Considering women’s suffrage in the context of a free democratic society is a valuable reminder that the spirit of the women’s suffrage movement was not just about voting. More fundamentally, it was about women being able to participate fully in life in as open and self-directed a manner as their brothers, fathers and husbands. In other words, women deserved to share in American independence; to be free to make their own decisions and to take responsibility for choosing their paths in life.
The kind of independence the suffrage movement fought for requires not just political freedom, but also economic freedom. Economic freedom is nothing more or less than the ability to make decisions for yourself about how you will allocate your time, resources and energy. In other words, can you choose where you will live? With whom you will live? Whether you will start a business, get an education, or work for wages? How you will spend your days? Limitations on economic freedom are barriers in the way of being able to exercise choice over these deeply personal, life-constructing decisions.
Although they used different language, the suffragettes’ concern about issues of economic liberty is clearly reflected by the 1848 Seneca Falls Convention — the first major women’s rights convention, often considered the jumping-off point for first wave feminism and the suffrage movement. Elizabeth Cady Stanton’s “Declaration of Sentiments” included women’s access to property rights and economic opportunity right along with suffrage in its list of the “long train of abuses and usurpations” that women endured under patriarchal political institutions.
Modeled after the Declaration of Independence and written in the same revolutionary spirit, the “Declaration” denounces women’s loss of legal independence upon marriage; married women’s inability to own property separately from their husbands; married men’s ability to use physical restraint and deny divorce; women’s exclusion from institutions of higher education and skilled professions; and attitudes that considered women to be less capable, less responsible and inevitably dependent upon men.
One vital lesson from American history is how intertwined economic and political freedom were and continue to be. When women could work for a living and keep their own wages, they could choose to put those resources towards causes that mattered to them. When women gained access to higher education, they gained practical opportunities — for example, to choose between work and marriage — but they also made it more difficult for the world around them to justify limiting their professional, political and intellectual roles.
Many of the limits on political and economic freedom that American women faced in the 19th century continue to serve as obstacles for women around the world. There are still women who are denied not just political rights, but also the education, economic opportunity and freedom of movement to be able to advocate for themselves and for reform. The World Bank’s report on “Women, Business, and the Law” provides a high-level overview of the restrictions on women’s economic and political rights that persist throughout the world today.
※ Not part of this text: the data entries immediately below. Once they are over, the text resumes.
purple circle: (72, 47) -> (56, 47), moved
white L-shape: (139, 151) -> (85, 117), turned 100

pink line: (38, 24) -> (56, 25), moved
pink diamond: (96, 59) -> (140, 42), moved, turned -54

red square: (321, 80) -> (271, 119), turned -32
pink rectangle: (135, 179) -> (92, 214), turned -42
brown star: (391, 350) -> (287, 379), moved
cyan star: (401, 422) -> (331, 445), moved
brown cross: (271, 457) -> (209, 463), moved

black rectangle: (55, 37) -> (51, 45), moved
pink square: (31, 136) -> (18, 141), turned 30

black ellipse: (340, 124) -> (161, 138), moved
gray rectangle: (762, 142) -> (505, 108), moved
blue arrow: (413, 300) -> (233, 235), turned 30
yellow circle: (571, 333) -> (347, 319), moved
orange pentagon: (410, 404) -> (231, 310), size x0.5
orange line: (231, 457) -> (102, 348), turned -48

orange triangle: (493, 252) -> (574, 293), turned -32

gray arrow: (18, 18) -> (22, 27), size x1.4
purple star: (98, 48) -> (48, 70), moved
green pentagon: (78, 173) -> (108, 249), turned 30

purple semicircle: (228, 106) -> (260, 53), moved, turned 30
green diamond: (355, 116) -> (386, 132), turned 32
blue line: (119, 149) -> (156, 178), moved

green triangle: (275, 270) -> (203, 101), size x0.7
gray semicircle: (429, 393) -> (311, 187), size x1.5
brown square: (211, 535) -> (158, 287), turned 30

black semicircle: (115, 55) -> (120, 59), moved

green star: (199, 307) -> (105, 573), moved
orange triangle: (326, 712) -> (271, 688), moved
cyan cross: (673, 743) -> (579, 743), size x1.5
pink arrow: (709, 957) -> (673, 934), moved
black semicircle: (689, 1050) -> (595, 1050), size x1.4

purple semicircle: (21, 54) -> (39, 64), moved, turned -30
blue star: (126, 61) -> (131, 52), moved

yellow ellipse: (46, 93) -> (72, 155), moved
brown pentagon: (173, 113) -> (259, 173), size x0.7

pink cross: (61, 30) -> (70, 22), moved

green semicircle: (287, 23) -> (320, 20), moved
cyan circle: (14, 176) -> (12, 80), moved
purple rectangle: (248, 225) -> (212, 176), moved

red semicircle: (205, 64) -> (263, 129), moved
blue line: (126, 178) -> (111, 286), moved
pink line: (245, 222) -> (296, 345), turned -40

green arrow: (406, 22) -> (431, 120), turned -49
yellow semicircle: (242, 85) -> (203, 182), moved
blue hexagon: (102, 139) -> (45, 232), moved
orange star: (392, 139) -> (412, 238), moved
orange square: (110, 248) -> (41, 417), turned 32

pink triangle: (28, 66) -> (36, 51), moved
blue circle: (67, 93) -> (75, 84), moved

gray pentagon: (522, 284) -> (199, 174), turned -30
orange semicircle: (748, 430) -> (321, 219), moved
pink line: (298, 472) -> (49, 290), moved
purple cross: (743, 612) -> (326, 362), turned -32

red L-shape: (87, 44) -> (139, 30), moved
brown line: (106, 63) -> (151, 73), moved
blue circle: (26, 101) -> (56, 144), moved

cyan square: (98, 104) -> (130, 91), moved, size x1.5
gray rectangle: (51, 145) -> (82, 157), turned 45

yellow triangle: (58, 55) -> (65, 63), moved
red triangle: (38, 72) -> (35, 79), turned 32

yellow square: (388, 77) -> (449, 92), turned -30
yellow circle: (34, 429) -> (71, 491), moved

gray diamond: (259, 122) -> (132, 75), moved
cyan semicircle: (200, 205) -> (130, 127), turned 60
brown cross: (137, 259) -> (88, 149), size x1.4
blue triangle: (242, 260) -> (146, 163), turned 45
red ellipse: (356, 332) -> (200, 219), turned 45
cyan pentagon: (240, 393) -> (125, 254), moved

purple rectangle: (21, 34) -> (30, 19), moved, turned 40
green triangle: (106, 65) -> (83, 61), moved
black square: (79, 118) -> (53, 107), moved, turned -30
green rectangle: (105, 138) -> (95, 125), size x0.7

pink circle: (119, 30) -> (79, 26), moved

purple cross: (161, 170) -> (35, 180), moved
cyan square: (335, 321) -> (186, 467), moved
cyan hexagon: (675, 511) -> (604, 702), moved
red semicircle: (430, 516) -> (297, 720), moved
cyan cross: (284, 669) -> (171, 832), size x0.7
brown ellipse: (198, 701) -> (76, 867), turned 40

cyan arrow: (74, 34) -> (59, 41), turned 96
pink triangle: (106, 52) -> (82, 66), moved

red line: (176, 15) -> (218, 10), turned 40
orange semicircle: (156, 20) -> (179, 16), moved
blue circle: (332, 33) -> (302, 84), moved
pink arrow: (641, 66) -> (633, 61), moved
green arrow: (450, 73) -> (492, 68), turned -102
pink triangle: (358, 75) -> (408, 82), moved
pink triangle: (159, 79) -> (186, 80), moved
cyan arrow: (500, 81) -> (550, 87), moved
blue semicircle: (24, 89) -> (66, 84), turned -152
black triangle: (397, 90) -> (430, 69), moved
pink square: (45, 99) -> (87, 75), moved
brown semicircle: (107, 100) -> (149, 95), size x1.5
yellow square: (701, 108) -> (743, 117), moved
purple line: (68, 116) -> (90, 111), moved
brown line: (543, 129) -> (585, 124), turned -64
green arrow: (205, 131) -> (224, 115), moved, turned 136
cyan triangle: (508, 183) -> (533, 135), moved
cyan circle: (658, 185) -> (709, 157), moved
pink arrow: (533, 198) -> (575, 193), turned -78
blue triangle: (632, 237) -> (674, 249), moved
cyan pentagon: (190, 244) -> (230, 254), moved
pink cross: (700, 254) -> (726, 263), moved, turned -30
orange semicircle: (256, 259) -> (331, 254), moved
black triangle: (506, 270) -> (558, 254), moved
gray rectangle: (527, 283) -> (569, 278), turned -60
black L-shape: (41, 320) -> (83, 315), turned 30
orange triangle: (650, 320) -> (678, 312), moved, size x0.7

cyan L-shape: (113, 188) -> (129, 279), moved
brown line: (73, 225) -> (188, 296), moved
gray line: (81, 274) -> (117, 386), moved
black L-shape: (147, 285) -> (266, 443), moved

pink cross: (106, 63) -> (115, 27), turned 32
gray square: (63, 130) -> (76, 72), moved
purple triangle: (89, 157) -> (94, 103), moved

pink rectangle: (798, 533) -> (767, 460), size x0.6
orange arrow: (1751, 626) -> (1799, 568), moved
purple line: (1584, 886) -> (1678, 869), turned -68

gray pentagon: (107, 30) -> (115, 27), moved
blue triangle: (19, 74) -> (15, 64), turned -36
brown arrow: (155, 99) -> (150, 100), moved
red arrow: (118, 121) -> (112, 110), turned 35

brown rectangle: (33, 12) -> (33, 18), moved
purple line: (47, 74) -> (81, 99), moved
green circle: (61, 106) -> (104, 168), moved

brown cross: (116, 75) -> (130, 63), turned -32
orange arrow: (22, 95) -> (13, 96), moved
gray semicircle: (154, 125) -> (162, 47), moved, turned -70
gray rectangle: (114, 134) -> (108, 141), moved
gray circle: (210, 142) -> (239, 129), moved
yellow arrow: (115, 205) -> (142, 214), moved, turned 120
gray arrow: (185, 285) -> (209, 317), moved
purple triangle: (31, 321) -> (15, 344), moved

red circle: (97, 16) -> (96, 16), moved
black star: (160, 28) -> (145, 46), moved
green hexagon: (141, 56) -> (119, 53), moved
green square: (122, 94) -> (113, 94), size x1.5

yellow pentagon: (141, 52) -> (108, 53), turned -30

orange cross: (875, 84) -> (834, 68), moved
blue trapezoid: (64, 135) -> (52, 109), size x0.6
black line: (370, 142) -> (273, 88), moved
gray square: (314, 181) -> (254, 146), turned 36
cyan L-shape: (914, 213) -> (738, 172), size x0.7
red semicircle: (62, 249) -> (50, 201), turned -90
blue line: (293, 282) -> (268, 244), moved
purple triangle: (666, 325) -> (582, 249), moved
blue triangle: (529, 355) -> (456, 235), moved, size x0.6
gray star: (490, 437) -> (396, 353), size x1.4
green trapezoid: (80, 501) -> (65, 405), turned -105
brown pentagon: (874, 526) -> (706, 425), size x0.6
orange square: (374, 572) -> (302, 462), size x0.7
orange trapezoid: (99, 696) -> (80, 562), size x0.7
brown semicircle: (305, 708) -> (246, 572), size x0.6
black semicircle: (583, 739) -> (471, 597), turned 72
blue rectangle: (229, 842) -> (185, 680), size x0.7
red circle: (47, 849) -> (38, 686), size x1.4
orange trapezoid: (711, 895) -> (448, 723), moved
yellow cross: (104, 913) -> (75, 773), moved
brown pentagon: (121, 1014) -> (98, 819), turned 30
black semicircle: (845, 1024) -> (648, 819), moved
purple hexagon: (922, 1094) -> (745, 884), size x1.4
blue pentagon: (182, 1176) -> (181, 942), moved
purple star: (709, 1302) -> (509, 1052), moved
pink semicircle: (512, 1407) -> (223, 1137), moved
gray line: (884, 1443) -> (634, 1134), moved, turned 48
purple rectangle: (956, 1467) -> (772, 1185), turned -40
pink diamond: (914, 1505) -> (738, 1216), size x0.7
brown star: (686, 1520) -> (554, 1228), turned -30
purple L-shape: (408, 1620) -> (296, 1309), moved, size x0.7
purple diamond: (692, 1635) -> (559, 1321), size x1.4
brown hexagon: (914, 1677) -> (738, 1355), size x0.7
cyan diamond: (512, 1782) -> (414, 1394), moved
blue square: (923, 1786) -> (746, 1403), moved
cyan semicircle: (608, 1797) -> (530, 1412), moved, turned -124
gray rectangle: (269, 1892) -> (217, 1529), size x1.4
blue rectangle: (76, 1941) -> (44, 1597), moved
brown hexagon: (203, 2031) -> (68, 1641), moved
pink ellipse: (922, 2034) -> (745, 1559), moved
Voting may or may not have much of an impact on your day-to-day life. But living in a society that considers you to be equally deserving of the freedom to make your own decisions as those living around you is of critical importance. In order for women around the world to have the same opportunities that we have enjoyed over the past 100 years in the United States, political equality is essential, but not enough. Women must also have the economic freedom to work, buy, sell, move, hustle and advocate for themselves.